= ENTRIES SHOWN =

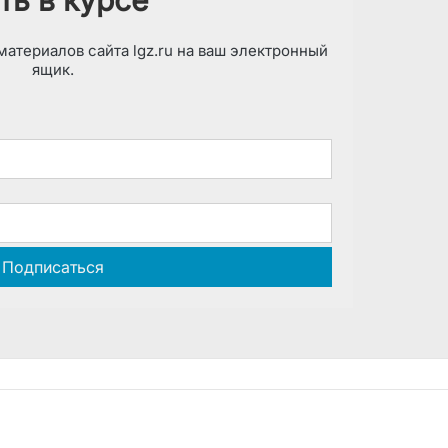
атериалов сайта lgz.ru на ваш электронный
ящик.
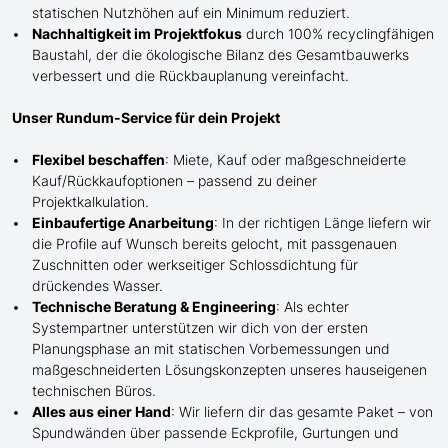
statischen Nutzhöhen auf ein Minimum reduziert.
Nachhaltigkeit im Projektfokus
durch 100% recyclingfähigen
Baustahl, der die ökologische Bilanz des Gesamtbauwerks
verbessert und die Rückbauplanung vereinfacht.
Unser Rundum-Service für dein Projekt
Flexibel beschaffen
: Miete, Kauf oder maßgeschneiderte
Kauf/
Rückkaufoptionen – passend zu deiner
Projektkalkulation.
Einbaufertige Anarbeitung
:
In der richtigen Länge
liefern wir
die Profile
auf Wunsch
bereits gelocht,
mit
passgenauen
Zuschnitten oder werkseitiger Schlossdichtung für
drückendes Wasser.
Technische Beratung & Engineering
: Als echter
Systempartner unterstützen wir dich von der ersten
Planungsphase an mit statischen Vorbemessungen und
maßgeschneiderten Lösungskonzepten unseres hauseigenen
technischen Büros.
Alles aus einer Hand
: Wir liefern dir das gesamte Paket – von
Spundwänden über passende Eckprofile, Gurtungen und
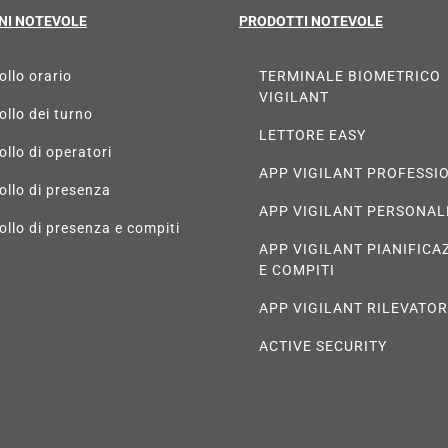
NI NOTEVOLE
PRODOTTI NOTEVOLE
ollo orario
TERMINALE BIOMETRICO
VIGILANT
ollo dei turno
LETTORE EASY
ollo di operatori
APP VIGILANT PROFESSI
ollo di presenza
APP VIGILANT PERSONAL
ollo di presenza e compiti
APP VIGILANT PIANIFICA
E COMPITI
APP VIGILANT RILEVATO
ACTIVE SECURITY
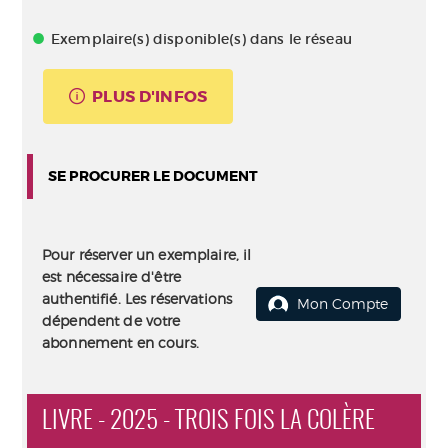
Exemplaire(s) disponible(s) dans le réseau
PLUS D'INFOS
SE PROCURER LE DOCUMENT
Pour réserver un exemplaire, il
est nécessaire d'être
authentifié. Les réservations
Mon Compte
dépendent de votre
abonnement en cours.
LIVRE - 2025 - TROIS FOIS LA COLÈRE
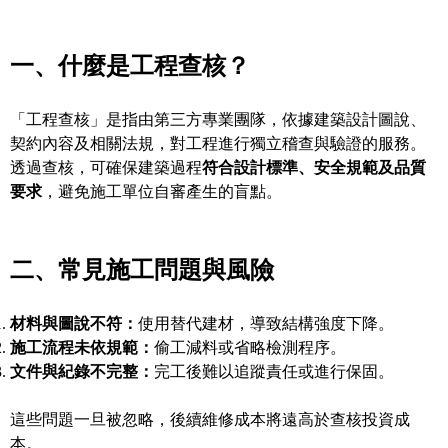
一、什麼是工程查核？
「工程查核」是指由第三方專業團隊，依據建築設計圖說、
契約內容及相關法規，對工程進行獨立稽查與驗證的服務。
透過查核，可確保建築過程
符合設計標準、安全規範及品質
要求
，避免施工單位自審產生的盲點。
二、常見施工問題與風險
材料與圖說不符：
使用替代建材，導致結構強度下降。
施工流程未依規範：
偷工減料或省略檢測程序。
文件與紀錄不完整：
完工後難以追蹤責任或進行保固。
這些問題一旦被忽略，後續維修成本將遠高於查核投資成
本。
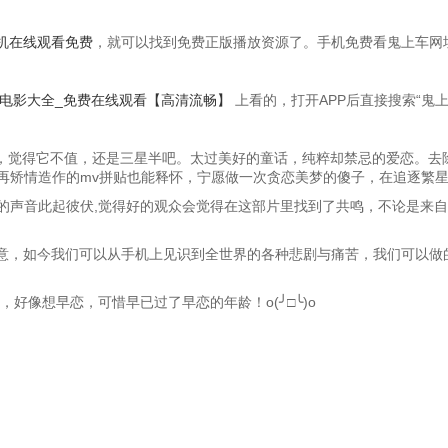
机在线观看免费
，就可以找到免费正版播放资源了。手机免费看鬼上车网址
_电影大全_免费在线观看【高清流畅】
上看的，打开APP后直接搜索“鬼
儿，觉得它不值，还是三星半吧。太过美好的童话，纯粹却禁忌的爱恋。去
再矫情造作的mv拼贴也能释怀，宁愿做一次贪恋美梦的傻子，在追逐繁
的声音此起彼伏,觉得好的观众会觉得在这部片里找到了共鸣，不论是来自
意，如今我们可以从手机上见识到全世界的各种悲剧与痛苦，我们可以做的
好像想早恋，可惜早已过了早恋的年龄！o(╯□╰)o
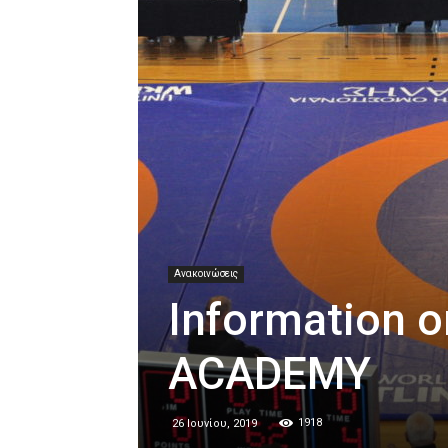
Ανακοινώσεις
Information
ACADEMY
1918
26 Ιουνίου, 2019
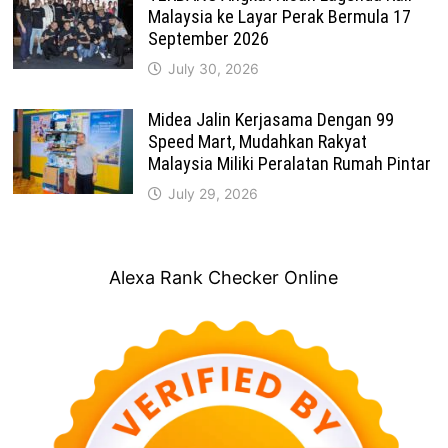
Malaysia ke Layar Perak Bermula 17
September 2026
July 30, 2026
Midea Jalin Kerjasama Dengan 99
Speed Mart, Mudahkan Rakyat
Malaysia Miliki Peralatan Rumah Pintar
July 29, 2026
Alexa Rank Checker Online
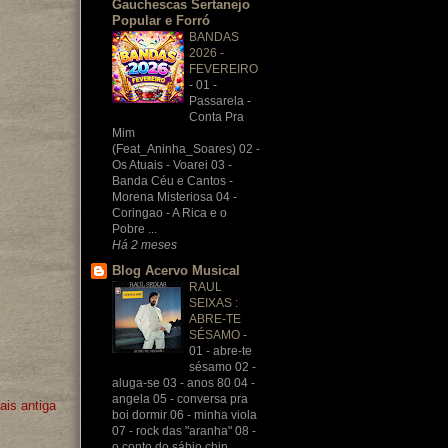
Gauchescas Sertanejo
Popular e Forró
BANDAS
2026 -
FEVEREIRO
-
01 -
Passarela -
Conta Pra
Mim
(Feat_Aninha_Soares) 02 -
Os Atuais - Voarei 03 -
Banda Céu e Cantos -
Morena Misteriosa 04 -
Coringao - A Rica e o
Pobre ...
Há 2 meses
Blog Acervo Musical
RAUL
SEIXAS :
ABRE-TE
SÉSAMO
-
01 - abre-te
sésamo 02 -
aluga-se 03 - anos 80 04 -
angela 05 - conversa pra
is antiga
boi dormir 06 - minha viola
07 - rock das "aranha" 08 -
o conto do sábio chin...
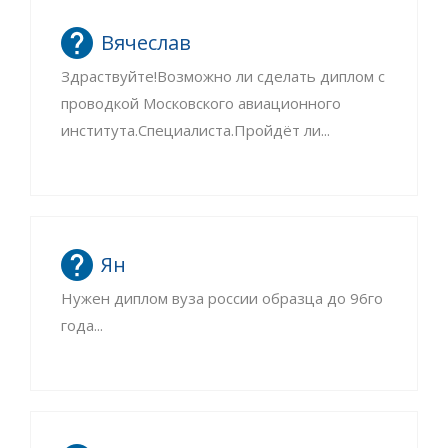
Вячеслав
Здраствуйте!Возможно ли сделать диплом с
проводкой Московского авиационного
института.Специалиста.Пройдёт ли...
Ян
Нужен диплом вуза россии образца до 96го
года...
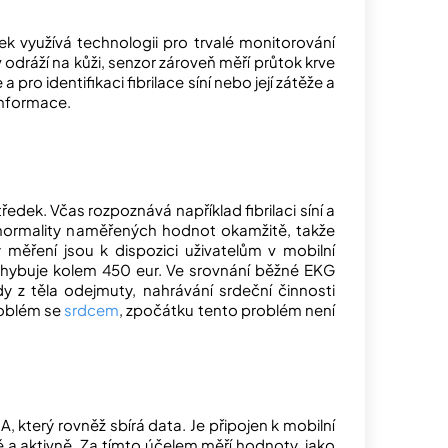
k využívá technologii pro trvalé monitorování
 odráží na kůži, senzor zároveň měří průtok krve
pro identifikaci fibrilace síní nebo její zátěže a
 informace.
ředek. Včas rozpoznává například fibrilaci síní a
bnormality naměřených hodnot okamžitě, takže
měření jsou k dispozici uživatelům v mobilní
ohybuje kolem 450 eur. Ve srovnání běžné EKG
y z těla odejmuty, nahrávání srdeční činnosti
roblém se
srdcem
, zpočátku tento problém není
, který rovněž sbírá data. Je připojen k mobilní
vě a aktivně. Za tímto účelem měří hodnoty, jako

= WHAT YOU SHOULD DO =
From the listing above, repeat only the lines between the line containing "ollo di operatori" and the line containing "abonnement en cours.", those two included. Pictures are not part of the copy.

= RESPONSE AREA =
ollo di operatori
APP VIGILANT PROFESSI
ollo di presenza
APP VIGILANT PERSONAL
ollo di presenza e compiti
APP VIGILANT PIANIFICA
E COMPITI
APP VIGILANT RILEVATO
ACTIVE SECURITY
Exemplaire(s) disponible(s) dans le réseau
PLUS D'INFOS
SE PROCURER LE DOCUMENT
Pour réserver un exemplaire, il
est nécessaire d'être
authentifié. Les réservations
Mon Compte
dépendent de votre
abonnement en cours.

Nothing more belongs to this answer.